Aktuell ist er auf dem Album „Return From Planet Dub“der Wiener Formation Doublestandart vertreten. Die ersten acht Songs der Doppel-CD entstanden gemeinsam mit Perry, den sie auch als Backingband bei seinen Konzerten begleiten. Wobei Doublestandart auch ihre eigene Geschichte als Dubband in der Tradition von Lee Perry und Adrian Sherwood haben. Am besten gefallen mir die drei Neubearbeitungen des alter Klassiker „Chase The Devil“. Ursprünglich in den 60ern von Perry für den Sänger Max Romeo aufgenommen und als Coverversion von Prodigy seinerzeit deren erster Hit, macht sich der Perry noch einmal an den Song. Und auf der zweiten CD befinden sich zwei sogar noch extremere Dub-Mixe von G-Corp sowie von Perry selber. Doublestandart machen sich jedoch unter dem Titel „Chrome Optimism“ auch an eine neue Fassung von Jean-Michel Jarres Oxygen Pt.4. Kein geringerer als ihr größter Fan aus den USA, der Regisseur David Lynch singt bzw. spricht dazu gemeinsam mit Perry den Text. Absoluter Höhepunkt der 25 Tracks ist jedoch der letzte. Doublestandart verfremden Lovemachine von Supermaxx, dermaßen, das es kaum mehr zu erkennen ist. Geniales Teil. Läuft bei mir als der Summertrack ohne Ende auf dem Ei.

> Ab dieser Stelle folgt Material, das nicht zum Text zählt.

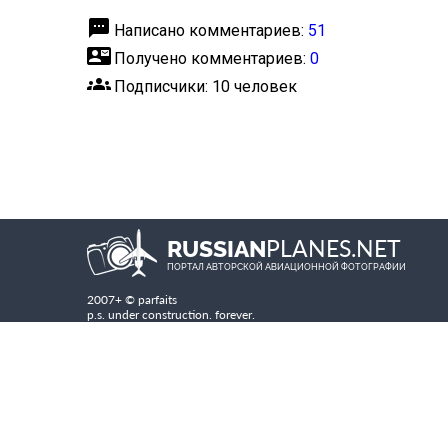
textsms
Написано комментариев:
51
contact_mail
Получено комментариев:
0
groups
Подписчики: 10 человек
PLANES.NET
RUSSIAN
ПОРТАЛ АВТОРСКОЙ АВИАЦИОННОЙ ФОТОГРАФИИ
2007+ © parfaits
p.s. under construction. forever.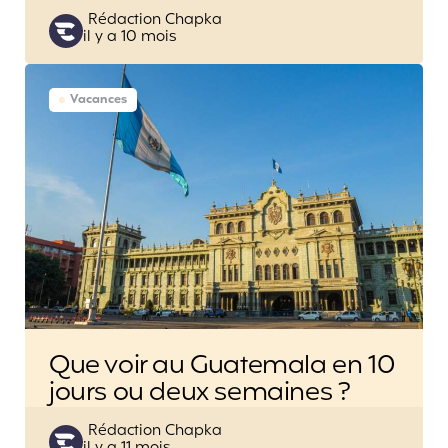
Posted
Rédaction Chapka
il y a 10 mois
by
Vacances
Que voir au Guatemala en 10
jours ou deux semaines ?
Posted
Rédaction Chapka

Das ganze Album dabei klingt für mich wie eine gelungene Fortführung dessen, was Adrian Sherwood bspw. mit Bands wie Audio Active leistete.
Doublestandart und Lee „Scratch“ Perry live und in Farbe im Youtube Video und zum Anfassen am 19.07.09 beim Summerstage im Central Park in New York.